Wicca Religious Freedom

Wicca Religious Freedom Image
You know, it seems to us that people--especially those in the Wiccan/pagan community--don't understand the term that serves as the title of these thoughts. Religious freedom means that you have the one and only right and true path... for you. And it means that you are allowed to pursue the path of your choice without let or hindrance--so long as you obey the secular laws of the land.

It means as well (here's the corollary) that you do not have the right to criticize anyone else's path or to try to amend it. You've got freedom? They've got freedom. Yet we witness such leaning-on behavior ad nauseam; it seems to be a pervasive culturally-inflicted trait in luckless individuals whose minds have been twisted into knots. Leaning on other people is not a duty and it is not a right. Such a mindset is an intrinsic part of the duality attitude of ethnic monotheism. Black and white, good and evil, either/or, no gray scales, and (god forbid) no color. Yvonne sometimes wishes (vainly, of course) that freedom of religion could also mean freedom from religion.

In India there are literally thousands, if not millions, of gods and goddesses. A famous sage once said there are 330 million gods and goddesses in India because, given 1 billion Hindus, you can imagine that a few of them have overlapping ideas of "god". In other words, throughout the length, width, breadth, height of India there may be three people who share the same or a similar idea of what a god or a goddess is.

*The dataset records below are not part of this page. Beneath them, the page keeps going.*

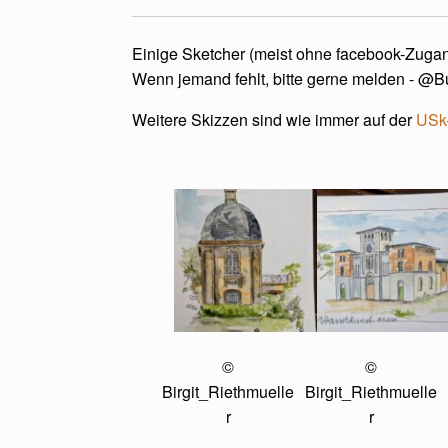
Einige Sketcher (meist ohne facebook-Zugang
Wenn jemand fehlt, bitte gerne melden - @B
Weitere Skizzen sind wie immer auf der
USk-
©
©
Birgit_Riethmuelle
Birgit_Riethmuelle
r
r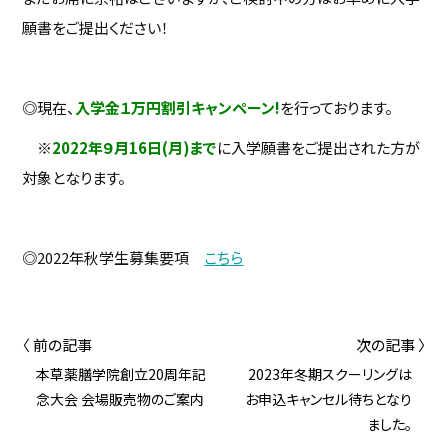
願書をご提出ください！
◎現在、
入学金１万円割引キャンペーン!
を行っております。
※
2022年９月16日(月)まで
に入学願書をご提出された方が
対象となります。
◎2022年秋学生募集要項
こちら
〈 前の記事
次の記事 〉
本草薬膳学院創立20周年記
2023年冬期スクーリングは
念大会 会場販売物のご案内
お申込キャンセル待ちとなり
ました。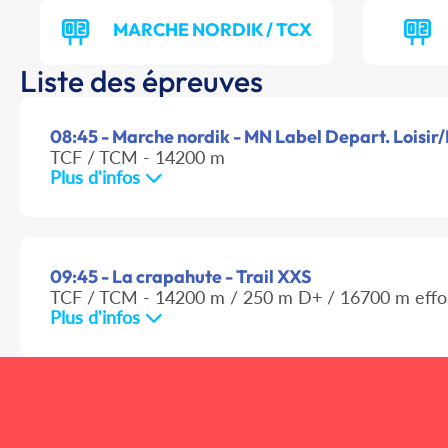
MARCHE NORDIK / TCX
Liste des épreuves
08:45 - Marche nordik - MN Label Depart. Loisir/I
TCF / TCM - 14200 m
Plus d'infos
09:45 - La crapahute - Trail XXS
TCF / TCM - 14200 m / 250 m D+ / 16700 m effo
Plus d'infos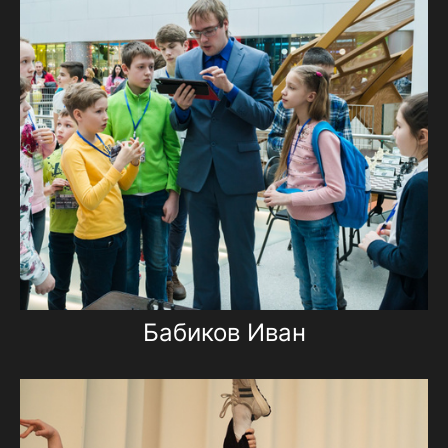
Бабиков Иван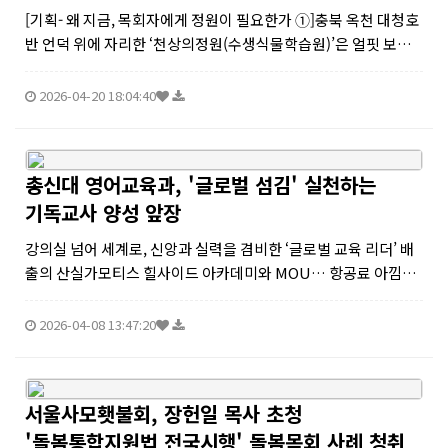
[기획- 왜 지금, 목회자에게 정원이 필요한가 ➀]충북 옥천 대청호
반 언덕 위에 자리한 ‘천상의정원(수생식물학습원)’은 얼핏 보면
아름다운 민간정원이다. 그러나 이 공간의 시작은 조경이나 관광
이 아니었다. 주서택 목사에게 천상의정원은 먼저 지친 사람들, 특
2026-04-20 18:04:40
히 번아웃된 ...
총신대 영어교육과, '글로벌 섬김' 실천하는
기독교사 양성 앞장
강의실 넘어 세계로, 신앙과 실력을 겸비한 ‘글로벌 교육 리더’ 배
출의 산실가모티스 힐사이드 아카데미와 MOU… 항공료 아낌없
는 지원으로 학생들 꿈 응원총신대학교 영어교육과가 기독교 정
신을 바탕으로 한 참된 글로벌 교육자 양성에 박차를 가하며 대학
2026-04-08 13:47:20
가에 깊은 감동을 주고...
서울사모횃불회, 장헌일 목사 초청
'돌봄통합지원법 전국시행' 돌봄목회 사례 청취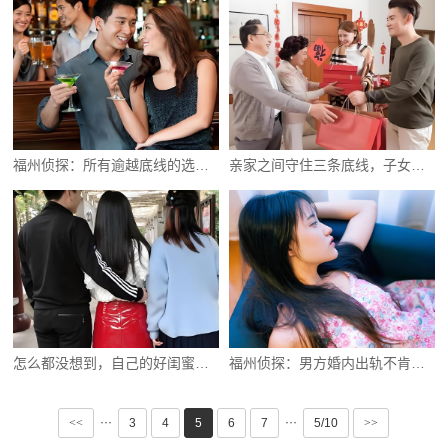
福州侦探：所有逾越底线的选择都需承担代价
亲家之间守住三条底线，子女的日子才能过好
怎么都没想到，自己的好闺蜜竟然会是小三
福州侦探：男方婚内出轨不肯离婚该怎么办
···
···
<<
3
4
5
6
7
5/10
>>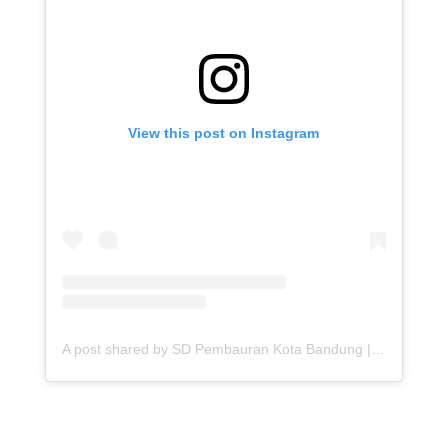
View this post on Instagram
A post shared by SD Pembauran Kota Bandung | Sekolah Unggulan Kota Bandung (@sd_tarunabaktibandung)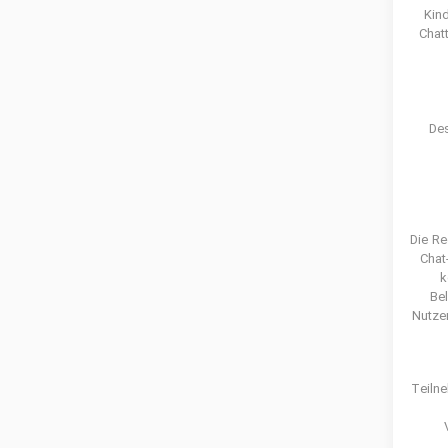
Kin
Chat
De
Die Re
Chat
k
Bel
Nutzer
Teilne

You can contrast this with Pakistan, where a Christian woman is due to be hanged next week for "insulting" the memory of Mohammed. She stepped out of bounds by criticizing someone else's high mucky-muck. Granted, hanging is a little severe; such an offense normally earns only a public whipping. In a state where true religious freedom reigns, she would not criticize somebody else's sacred icon but instead just follow her own path in perfect freedom. Of course her sentence of hanging offends our American standards and we decry such severity. By the way, in Pakistan there are almost ten percent Hindus and two percent Christians.

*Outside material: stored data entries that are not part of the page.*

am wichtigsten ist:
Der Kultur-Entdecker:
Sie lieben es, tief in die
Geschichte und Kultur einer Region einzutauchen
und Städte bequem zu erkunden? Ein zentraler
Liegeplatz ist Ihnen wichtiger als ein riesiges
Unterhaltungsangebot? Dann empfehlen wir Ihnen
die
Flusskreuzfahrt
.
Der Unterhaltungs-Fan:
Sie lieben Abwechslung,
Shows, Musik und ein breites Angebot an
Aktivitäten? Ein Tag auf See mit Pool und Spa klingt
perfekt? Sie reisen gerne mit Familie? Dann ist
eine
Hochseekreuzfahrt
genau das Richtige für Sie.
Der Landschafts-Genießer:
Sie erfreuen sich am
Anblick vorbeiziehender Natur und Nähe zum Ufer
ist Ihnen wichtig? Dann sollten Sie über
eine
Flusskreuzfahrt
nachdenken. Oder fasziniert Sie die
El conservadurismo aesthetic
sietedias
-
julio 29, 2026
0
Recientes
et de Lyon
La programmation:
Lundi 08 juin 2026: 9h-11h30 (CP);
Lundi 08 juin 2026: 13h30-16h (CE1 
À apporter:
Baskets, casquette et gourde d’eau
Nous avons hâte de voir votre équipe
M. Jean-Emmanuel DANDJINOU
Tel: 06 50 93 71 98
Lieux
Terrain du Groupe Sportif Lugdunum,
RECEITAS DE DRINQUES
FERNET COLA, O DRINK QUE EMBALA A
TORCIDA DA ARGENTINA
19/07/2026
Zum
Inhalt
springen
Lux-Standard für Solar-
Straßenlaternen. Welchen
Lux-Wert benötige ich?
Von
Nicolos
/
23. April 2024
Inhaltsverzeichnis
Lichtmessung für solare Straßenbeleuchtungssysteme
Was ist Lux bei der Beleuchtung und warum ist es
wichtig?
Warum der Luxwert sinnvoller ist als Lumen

These thoughts apply to Wiccan/pagans because every day we hear of some new attack by one group on another group. God(ess) damn it, good people! Follow your own path. Take pleasure in it. Know it and know its natural follow-ons well enough to know why you follow it. Look at other paths and see whether there is anything you like--even if they do it differently. Whatever you do, don't criticize them. After all, they may be right... Another famous Hindu belief teaches, Everyone is right.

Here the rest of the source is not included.